Beauty limited to industrial objects risks of being perceived as too narrow and may require an explanation, why not add exhibits in a more conventional art form, especially that the company’s product is used to make art in such genre.  After all, they don’t call this location a gallery for nothing!  In the back of the store, a recently opened temporary photography exhibit entitled ‘Shades of Sensuality’ – an expose, tasteful and sleek but cool, provocative, and with an edge – nudes, by Tina Trumpp, a German female artist whose name alone would be enough to get attention, the same shamelessly oversize capital letters, but an extra P really helps! Two exhibits bridging the photographer’s end product and the picture maker’s tools of the trade – both exquisitely calibrated – the one in the back all about the soft lines of the object in the viewfinder, the one in the front all about the rigorous geometry and unimpeachable precision of photographer’s tools in the camera display cases.  Not settling for a retail photo equipment store or an outlet of Leica branded lifestyle objects, this place is a real gallery – of products that roll off Leica’s production lines, and of memories produced by those products.
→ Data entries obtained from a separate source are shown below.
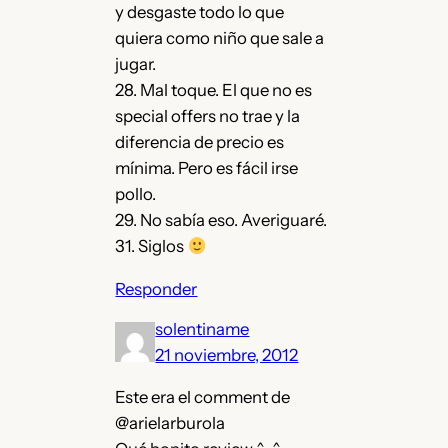
y desgaste todo lo que
quiera como niño que sale a
jugar.
28. Mal toque. El que no es
special offers no trae y la
diferencia de precio es
mínima. Pero es fácil irse
pollo.
29. No sabía eso. Averiguaré.
31. Siglos
Responder
solentiname
21 noviembre, 2012
Este era el comment de
@arielarburola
A look back towards the front of the showroom from the gallery way in the back is one of affirmation – everything is incredibly well thought out.  The old-world charm is beyond doubt, is underwritten by a full-size, wall-to-wall, floor-to-ceiling arch window that consumes the entire front wall but lets in all the ambient light, the high ceilings, the ornate moldings.  Everything confirms the first impression that hits you upon entry, in passing, it is intuitive and requires no reflection – looking for photo equipment you are instead forced to see architectural interior and the nudes – makes sense, the beauty of architecture, like the harmony of the human form, are among the most common uses of the camera.  Daylight illuminates the camera exhibition where ceiling track lights would never do Leica product justice and serves as no more than a visual bridge to the AV Tech look of the product displayed in the front of the showroom, while indoor lighting takes care of the photography exhibition in the back of the gallery, where content may be too sensitive to outdoor light.
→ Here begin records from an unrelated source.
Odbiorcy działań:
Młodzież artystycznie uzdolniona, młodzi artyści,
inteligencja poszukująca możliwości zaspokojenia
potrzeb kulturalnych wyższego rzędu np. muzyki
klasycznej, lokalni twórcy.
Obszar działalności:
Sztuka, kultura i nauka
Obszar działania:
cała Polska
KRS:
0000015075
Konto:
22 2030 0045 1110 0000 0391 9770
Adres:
I admire the nudes, the extra letter in the artist’s name, tease myself with high end lenses, salivate over optical components that could double the price of the camera – their price tag has a real bite to it, and there is really no limit, besides why buy here, this is really a gallery not a store?  I flip through a few amazing quality gallery catalogs – beautiful but too heavy, will check out online instead – and, after some hesitation, definitively convince myself that there is no real arbitrage value between a tax-free purchase in Porto and the retail list price in NYC.  Not sure this is what Leica marketing and planning execs had in mind – fan club expanded but no purchase and sale made – but I find their Porto flagship store and gallery a true experience, and tell myself I will now hold my Leica with a little more pride and a vague sense of belonging to a club, the Leica fan club.  I leave the showroom, deflated as if marked to market against a benchmark of superior toys, which beat my TL2 hands down, but newly inspired – by what low rents and a bit of imagination can do – and ready to take on Porto in all its scenic, panoramic, and architectonic beauty.

 

Author: Inspired Snob

2 thoughts on “Leica in Porto – A View from the Iberian Flagship Store and Gallery

  1. Extremely interesting report from a unique store-gallery. Very emotional and sensual! I understand the author, because he is also a supporter of the brand, although I use the Kenon thank you For the beautiful material and photos, although I do not speak English, but I read it with pleasure with a translator.